Shapeways’ quarter ending March 31, 2023, was marked by growth in manufacturer registrations, platform engagement, and Software as a Service (SaaS) contract commitments. Indeed, it was the company’s highest quarter on record in these areas. Notwithstanding these achievements, the company reported an increase in revenues but also observed a decrease in gross profit margins and escalated net losses and adjusted EBITDA (earnings before interest, taxes, depreciation, and amortization). These dynamics will likely evolve as Shapeways continues its push towards driving engagement on its platform and solidifying its SaaS commitments.

Company revenue increased 8% to $8.2 million compared to $7.6 million in the prior year, beating its expectations and guidance. Considering that revenue growth was primarily attributable to positive contributions from its software offering, CEO Greg Kress told investors during an earnings call on May 15, 2023, that this is a sign that company investments and focused strategic plan centered around its software SaaS sales and enterprise manufacturing solutions will help reach profitability in the second half of 2024.

“We are pleased with our early momentum as we build on Shapeways legacy additive manufacturing business and proprietary software to accelerate growth with a path to profitability,” indicated Kress. “In particular, we are achieving traction with our software tools and services and, in the first quarter, saw momentum continuing to accelerate customer acquisition.”

3D printed SLA models. Shapeways uses tough SLA plastic materials for 3D printing models, prototypes, and patterns. Image courtesy of Shapeways.

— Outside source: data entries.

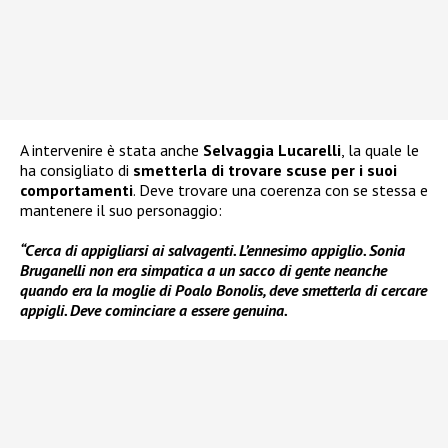
A intervenire è stata anche
Selvaggia Lucarelli
, la quale le
ha consigliato di
smetterla di trovare scuse per i suoi
comportamenti
. Deve trovare una coerenza con se stessa e
mantenere il suo personaggio:
“Cerca di appigliarsi ai salvagenti. L’ennesimo appiglio. Sonia
Bruganelli non era simpatica a un sacco di gente neanche
quando era la moglie di Poalo Bonolis, deve smetterla di cercare
appigli. Deve cominciare a essere genuina.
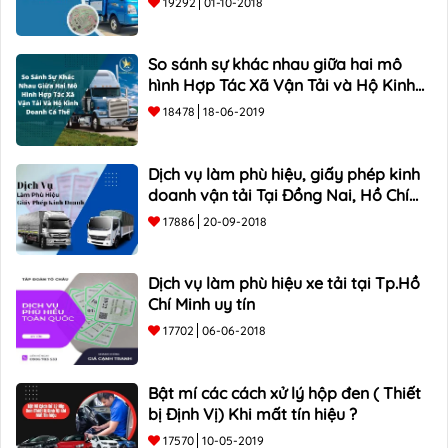
19292
01-10-2018
So sánh sự khác nhau giữa hai mô
hình Hợp Tác Xã Vận Tải và Hộ Kinh
Doanh Cá Thể
18478
18-06-2019
Dịch vụ làm phù hiệu, giấy phép kinh
doanh vận tải Tại Đồng Nai, Hồ Chí
Minh
17886
20-09-2018
Dịch vụ làm phù hiệu xe tải tại Tp.Hồ
Chí Minh uy tín
17702
06-06-2018
Bật mí các cách xử lý hộp đen ( Thiết
bị Định Vị) Khi mất tín hiệu ?
17570
10-05-2019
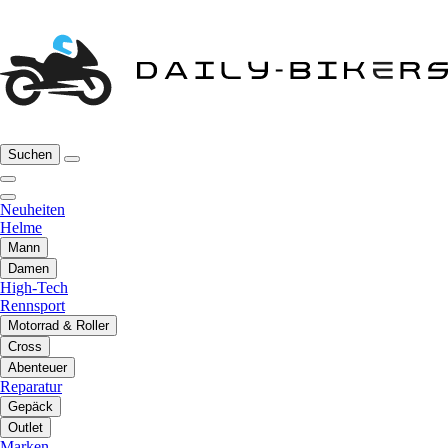
Suchen
Neuheiten
Helme
Mann
Damen
High-Tech
Rennsport
Motorrad & Roller
Cross
Abenteuer
Reparatur
Gepäck
Outlet
Marken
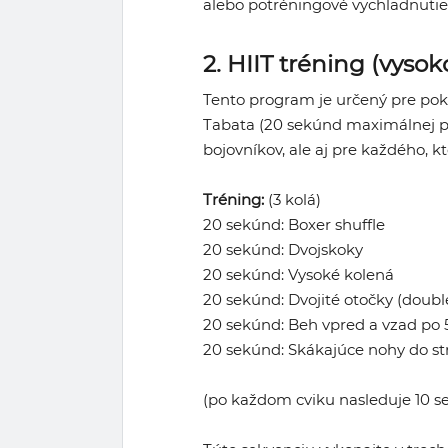
alebo potréningové vychladnutie
2. HIIT tréning (vysok
Tento program je určený pre pokr
Tabata (20 sekúnd maximálnej pr
bojovníkov, ale aj pre každého, k
Tréning:
(3 kolá)
20 sekúnd: Boxer shuffle
20 sekúnd: Dvojskoky
20 sekúnd: Vysoké kolená
20 sekúnd: Dvojité otočky (doub
20 sekúnd: Beh vpred a vzad po 
20 sekúnd: Skákajúce nohy do st
(po každom cviku nasleduje 10 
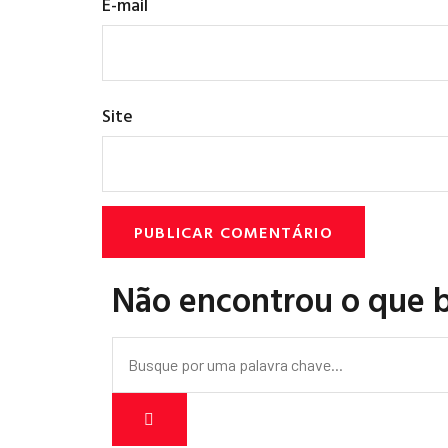
E-mail
Site
Não encontrou o que 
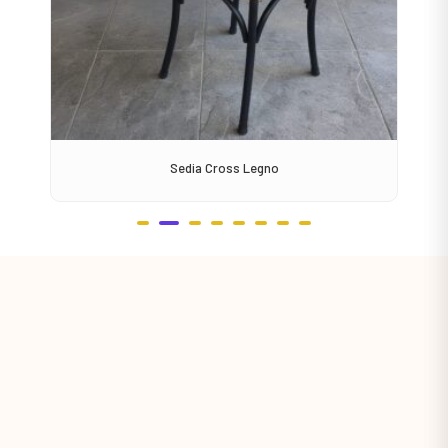
Sedia Cross Legno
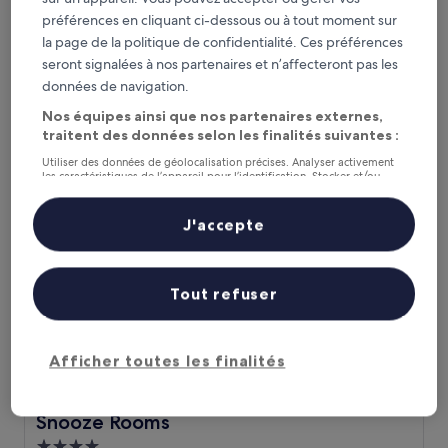
Gwesty Links Hotel
préférences en cliquant ci-dessous ou à tout moment sur
Hébergement
la page de la politique de confidentialité. Ces préférences
4.0 étoiles
À 1,1 km de : Église Emmanuel Christian Centre
seront signalées à nos partenaires et n’affecteront pas les
9.4
9,4/10
Exceptionnel
(686 avis)
données de navigation.
sur
Le
119 €
10,
Nos équipes ainsi que nos partenaires externes,
nouveau
Exceptionnel,
taxes et frais compris
traitent des données selon les finalités suivantes :
prix
6 sept. - 7 sept.
(686 avis)
est
Utiliser des données de géolocalisation précises. Analyser activement
de
les caractéristiques de l’appareil pour l’identification. Stocker et/ou
Snooze Rooms
119 €
accéder à des informations sur un appareil. Publicités et contenu
personnalisés, mesure de performance des publicités et du contenu,
études d’audience et développement de services.
J'accepte
Liste de nos partenaires (fournisseurs)
Tout refuser
Afficher toutes les finalités
Snooze Rooms
Snooze Rooms
Hébergement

Kress expressed satisfaction with Shapeways’ progress, particularly the positive reception of its new software OTTO, which aids auto manufacturers in digitalizing their operations. In addition, he noted its value to smaller manufacturers, enabling them to improve customer access, productivity, and manufacturing scope. Likewise, Kress was optimistic about OTTO’s market acceptance, noting a 50% Q1 increase in SaaS sales bookings, contributing to future revenues.

Meanwhile, CFO Alberto Recchi attributed the year-over-year decrease in gross margin, from 45% to 40% to inflationary pressures, the adoption of new technologies, and a more varied product mix. As a result, the company plans to execute a cost reduction plan to optimize operating expenses and gross margins.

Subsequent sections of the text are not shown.